====== THE DATA

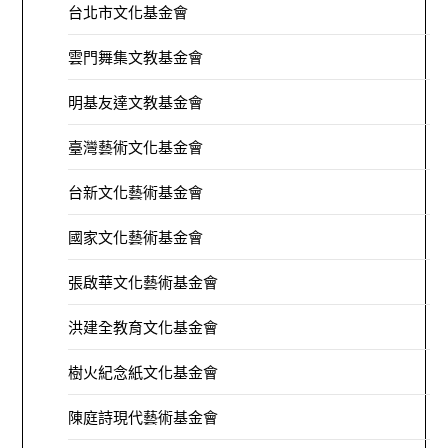
台北市文化基金會
雲門舞集文教基金會
明基友達文教基金會
臺灣藝術文化基金會
台新文化藝術基金會
國家文化藝術基金會
張啟華文化藝術基金會
洪建全教育文化基金會
樹火紀念紙文化基金會
陳庭詩現代藝術基金會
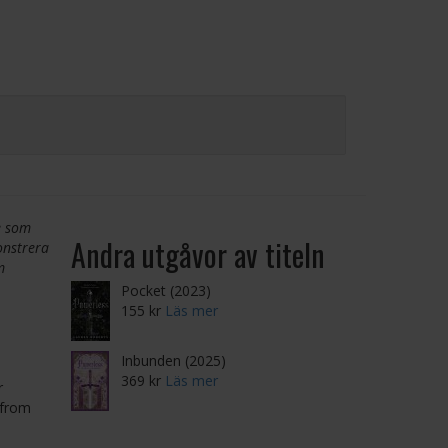
e som
Andra utgåvor av titeln
onstrera
m
Pocket (2023)
155 kr
Läs mer
Inbunden (2025)
369 kr
Läs mer
r
 from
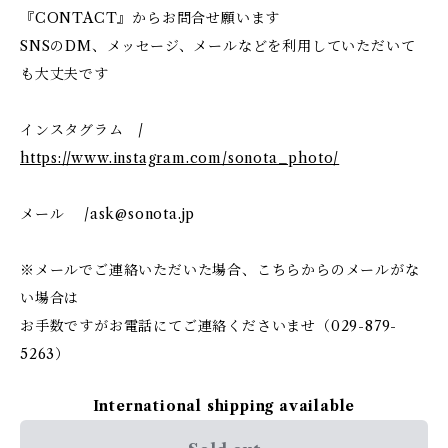
『CONTACT』からお問合せ願います
SNSのDM、メッセージ、メールなどを利用していただいて
も大丈夫です
インスタグラム /
https://www.instagram.com/sonota_photo/
メール /
ask@sonota.jp
※メールでご連絡いただいた場合、こちらからのメールがな
い場合は
お手数ですがお電話にてご連絡くださいませ（029-879-
5263）
International shipping available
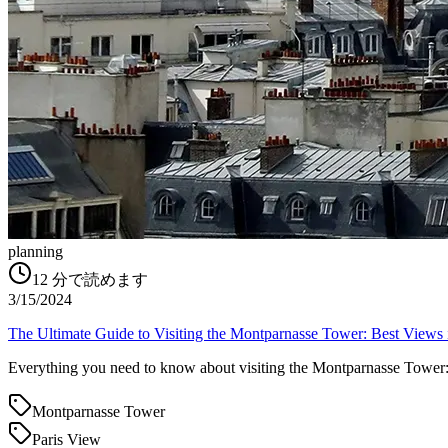
planning
12
分で読めます
3/15/2024
The Ultimate Guide to Visiting the Montparnasse Tower: Best Views 
Everything you need to know about visiting the Montparnasse Tower: ti
Montparnasse Tower
Paris View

============

**TASK**
Filter the entries by the string "Tower" and copy each matching line.

**PROBLEM SOLUTION**
The Ultimate Guide to Visiting the Montparnasse Tower: Best Views 
Everything you need to know about visiting the Montparnasse Tower: ti
Montparnasse Tower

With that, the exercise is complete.